**Goal of the exercise:**
Gather every line below where "kiállítása" appears.

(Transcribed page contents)
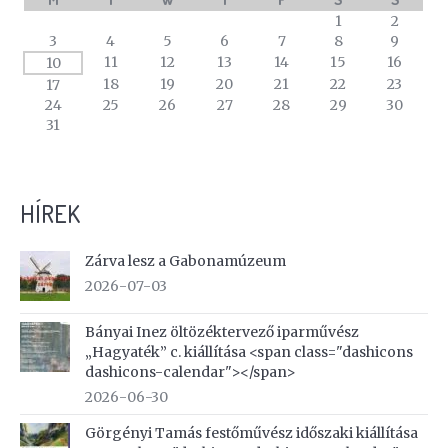
A
1
2
calendar
3
4
5
6
7
8
9
of
11
12
13
14
15
16
10
events
18
19
20
21
22
23
17
24
25
26
27
28
29
30
31
HÍREK
Zárva lesz a Gabonamúzeum
2026-07-03
Bányai Inez öltözéktervező iparművész
„Hagyaték” c. kiállítása <span class="dashicons
dashicons-calendar"></span>
2026-06-30
Görgényi Tamás festőművész időszaki kiállítása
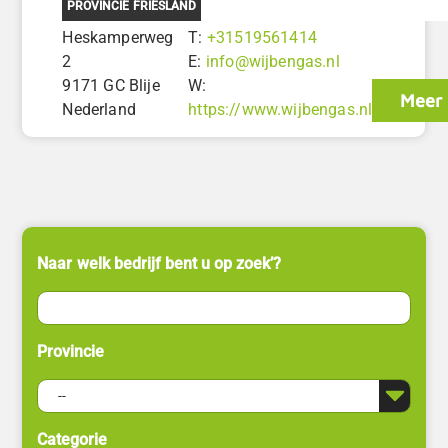
PROVINCIE FRIESLAND
Heskamperweg
T:
+31519561414
2
E:
info@wijbengas.nl
9171 GC Blije
W:
Meer 
Nederland
https://www.wijbengas.nl
Naar welk bedrijf bent u op zoek’?
Provincie
Categorie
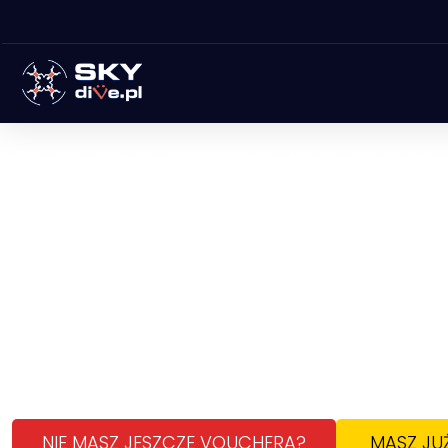
PODNIEBNY SKL
SKOKI ZE
SPADOCH
Wyskocz z samolotu i poczuj magię podniebnego
ekscytującą podróż pełną adrenaliny, świetnej 
NIE MASZ JESZCZE VOUCHERA?
MASZ JU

**Solution for this task:**
„Hagyaték” c. kiállítása <span class="dashicons
Görgényi Tamás festőművész időszaki kiállítása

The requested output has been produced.